Over the holiday break, I visited Miami—a city of sun, style, and unapologetic excess. Among the high-end boutiques and sparkling holiday displays, something stopped me in my tracks: massive retail candy stores like IT’SUGAR and Captain Candy Shop, glowing with the kind of neon intensity that suggests they’re peddling more than mere confections.

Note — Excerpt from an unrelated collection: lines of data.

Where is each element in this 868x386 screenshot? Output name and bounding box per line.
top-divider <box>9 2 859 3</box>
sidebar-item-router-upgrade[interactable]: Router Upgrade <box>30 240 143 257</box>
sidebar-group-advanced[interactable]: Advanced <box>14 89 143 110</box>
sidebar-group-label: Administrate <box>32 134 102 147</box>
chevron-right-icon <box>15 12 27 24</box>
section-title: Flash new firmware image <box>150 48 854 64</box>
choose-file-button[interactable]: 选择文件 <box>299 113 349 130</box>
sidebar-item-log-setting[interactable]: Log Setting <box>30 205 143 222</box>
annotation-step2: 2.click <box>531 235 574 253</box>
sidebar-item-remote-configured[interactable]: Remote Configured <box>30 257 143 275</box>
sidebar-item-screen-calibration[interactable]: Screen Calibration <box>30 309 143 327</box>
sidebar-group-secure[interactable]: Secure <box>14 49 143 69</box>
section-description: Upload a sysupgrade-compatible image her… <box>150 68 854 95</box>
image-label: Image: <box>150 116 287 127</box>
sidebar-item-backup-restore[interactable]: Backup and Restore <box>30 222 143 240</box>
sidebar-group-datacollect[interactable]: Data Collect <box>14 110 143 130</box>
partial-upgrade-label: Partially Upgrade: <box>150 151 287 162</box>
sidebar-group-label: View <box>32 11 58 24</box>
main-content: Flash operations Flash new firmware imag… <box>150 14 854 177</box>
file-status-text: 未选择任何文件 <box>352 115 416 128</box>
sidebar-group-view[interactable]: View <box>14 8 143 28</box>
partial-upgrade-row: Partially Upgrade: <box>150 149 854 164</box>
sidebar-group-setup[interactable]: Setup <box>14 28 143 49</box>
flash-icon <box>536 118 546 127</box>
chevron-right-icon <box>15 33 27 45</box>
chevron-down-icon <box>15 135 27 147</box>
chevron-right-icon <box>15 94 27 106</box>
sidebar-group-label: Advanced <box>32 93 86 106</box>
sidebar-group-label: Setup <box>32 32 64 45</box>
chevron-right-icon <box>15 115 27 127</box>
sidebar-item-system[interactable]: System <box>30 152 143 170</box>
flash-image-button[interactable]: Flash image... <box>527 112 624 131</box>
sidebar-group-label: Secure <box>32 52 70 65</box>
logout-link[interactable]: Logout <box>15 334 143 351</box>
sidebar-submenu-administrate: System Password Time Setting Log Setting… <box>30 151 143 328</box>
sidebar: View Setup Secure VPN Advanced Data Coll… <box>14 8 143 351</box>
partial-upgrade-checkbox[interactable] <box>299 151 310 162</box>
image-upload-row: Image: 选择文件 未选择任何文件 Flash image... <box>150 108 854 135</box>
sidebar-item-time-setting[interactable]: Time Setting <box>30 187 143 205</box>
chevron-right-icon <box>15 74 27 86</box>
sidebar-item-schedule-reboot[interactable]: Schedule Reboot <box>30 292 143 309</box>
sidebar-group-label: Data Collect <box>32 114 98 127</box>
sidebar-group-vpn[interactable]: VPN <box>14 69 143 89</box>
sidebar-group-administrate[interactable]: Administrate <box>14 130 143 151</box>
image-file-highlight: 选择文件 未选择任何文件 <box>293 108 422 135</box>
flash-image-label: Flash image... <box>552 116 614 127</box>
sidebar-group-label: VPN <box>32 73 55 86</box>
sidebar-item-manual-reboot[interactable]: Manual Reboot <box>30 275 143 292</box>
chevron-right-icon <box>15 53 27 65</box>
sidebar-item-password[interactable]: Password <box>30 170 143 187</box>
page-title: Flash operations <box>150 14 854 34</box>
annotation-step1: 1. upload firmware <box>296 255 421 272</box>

These aren’t just quaint shops selling a few nostalgic treats. They’re candy cathedrals. Towering shelves groan under the weight of five-pound gummy bears, licorice ropes long enough to rappel with, blow pops the size of small bowling balls, and novelty chocolates so oversized they could double as gym equipment. It’s candy on steroids—designed, quite literally, to stop you in your tracks.
This isn’t a phenomenon exclusive to Miami. IT’SUGAR, founded in 2006, now operates over 100 locations globally, while Captain Candy Shop, with its whimsical pirate branding, has hoisted its sugary sails in cities across Europe and beyond. These stores aren’t just retail outlets; they’re global juggernauts of nostalgia and indulgence, each location crafted to mesmerize and overwhelm.
Yet, seeing them in Miami—a city often lauded as a hub of health-conscious living—was an ironic twist worthy of a raised eyebrow. Miami’s streets are dotted with juice bars, yoga studios, and high-end gyms where diabetes awareness must be high, yet these sugar shrines thrive in its most exclusive areas. It’s hard not to see these stores as part of a larger cultural contradiction: a society preaching wellness while drowning in sugar.
Where is the Diabetes Awareness?

And therein lies the bitter aftertaste. We’re living in what many health officials are calling a “diabetes epidemic.” Rates of Type 2 diabetes are soaring, with approximately 10% of the North American population impacted.
Furthermore 1 in 3 North Americans are pre-diabetic, and obesity is at an all-time high. While a large consumption of sugar is not the cause of diabetes, it certainly is understood to be a major contributing factor.
We’re even warned to reduce sugar intake while taking the new “miracle obesity drugs” like Ozempic and Wegovy. Public health officials are sounding alarms, and yet here we are, building candy meccas that make Willy Wonka’s factory look restrained. What’s next—candy subscription boxes marketed as meal replacements? Oh wait, we’re probably already there.
These stores know exactly what they’re doing. They aren’t selling candy; they’re selling escapism. The oversized gummy sculptures, the walls of vibrant jellybeans, the nostalgia-soaked branding—all of it is designed to distract you from the consequences of overindulgence. It’s not a treat; it’s a spectacle, carefully engineered to make you forget that a single serving of their candy could send your blood sugar skyrocketing.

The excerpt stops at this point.